Electric Cars Are Shifting the Center of the Auto Universe
EV’s are giving the South and Southwest a one-time chance to wrest control of the U.S. automobile industry from the Midwest.
Electric vehicle makers are moving operations to the South.
Photographer: David Paul Morris/Bloomberg
One of the biggest economic development arms races in decades is beginning to take shape. A flurry of multi-billion dollar investment decisions from major automakers has combined with growth in consumer sales to make 2021 feel like the inflection point for electric vehicle adoption. And while automakers and governments are setting targets for EV’s future market share — as much as 50% of all new vehicles sold in the U.S. in 2030 — where all of these vehicles will be produced remains an open question. For states in the Southeast and Southwest, it’s an opportunity to wrest control of the automobile industry from its historical home in the Midwest.

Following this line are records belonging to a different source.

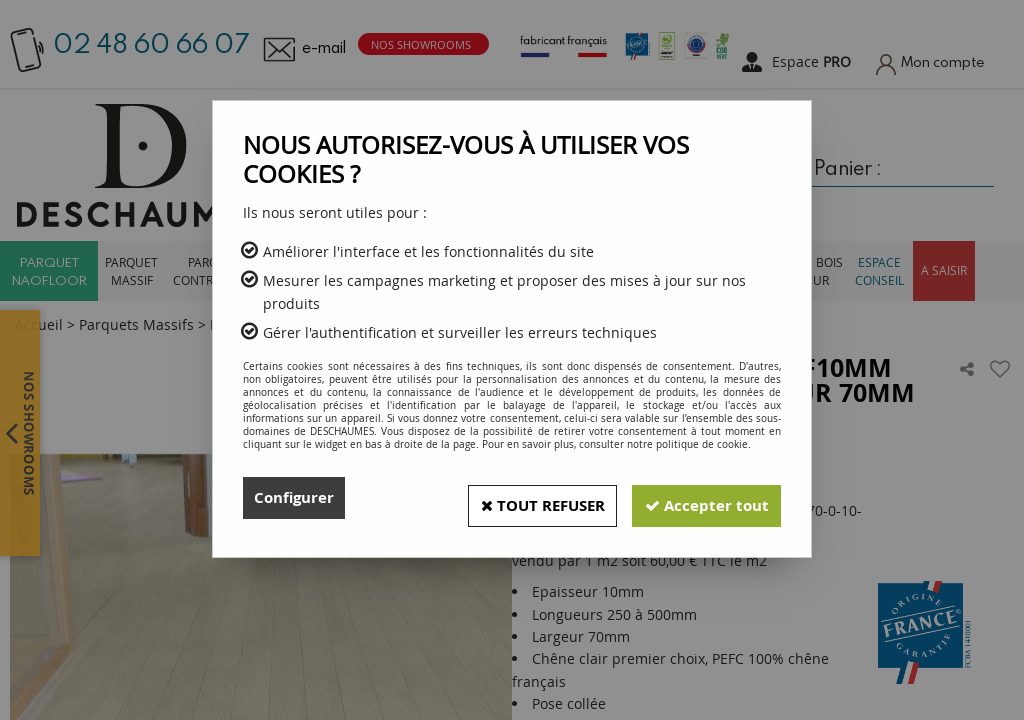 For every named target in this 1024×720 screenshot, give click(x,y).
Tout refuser (523, 498)
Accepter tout (701, 498)
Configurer (296, 498) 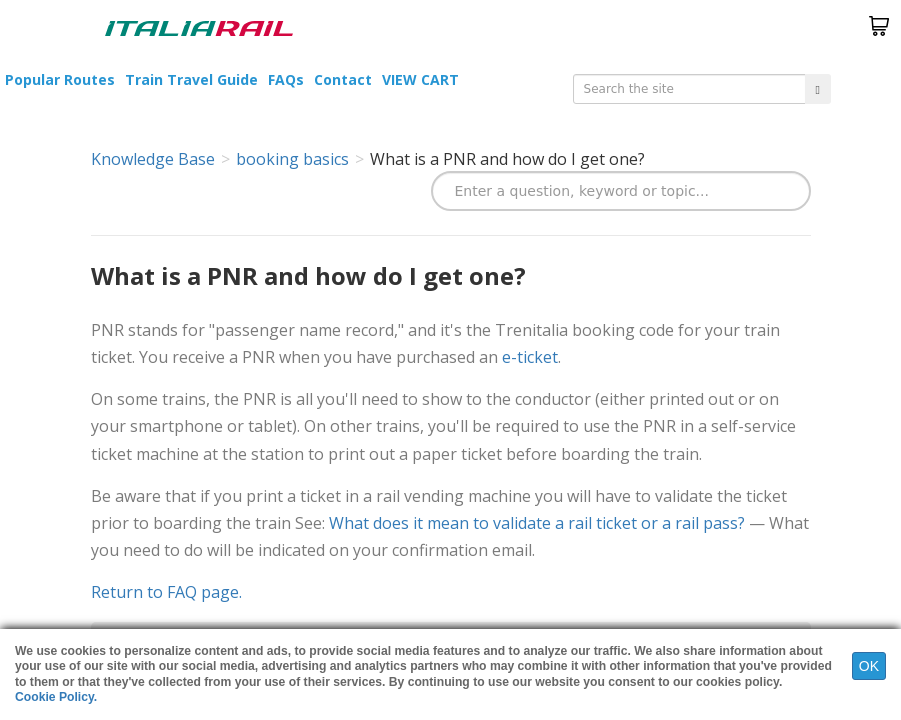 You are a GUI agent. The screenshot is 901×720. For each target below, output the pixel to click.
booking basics (292, 159)
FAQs (286, 79)
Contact (343, 79)
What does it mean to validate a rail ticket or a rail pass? (537, 523)
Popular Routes (60, 79)
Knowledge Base (153, 159)
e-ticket (530, 357)
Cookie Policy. (56, 697)
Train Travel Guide (191, 79)
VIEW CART (420, 79)
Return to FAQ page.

As electric vehicles have scraped up a few percent of market share, Tesla Inc.’s model has set the course: retrofit an old automobile production facility (Tesla's facility in Fremont, California, was originally owned by General Motors Co.) and focus on perfecting a handful of innovative products until you've got something consumers want to buy. Rivian Automotive Inc., which is producing electric trucks out of an old Mitsubishi Corp. facility in Normal, Illinois, has used a similar approach.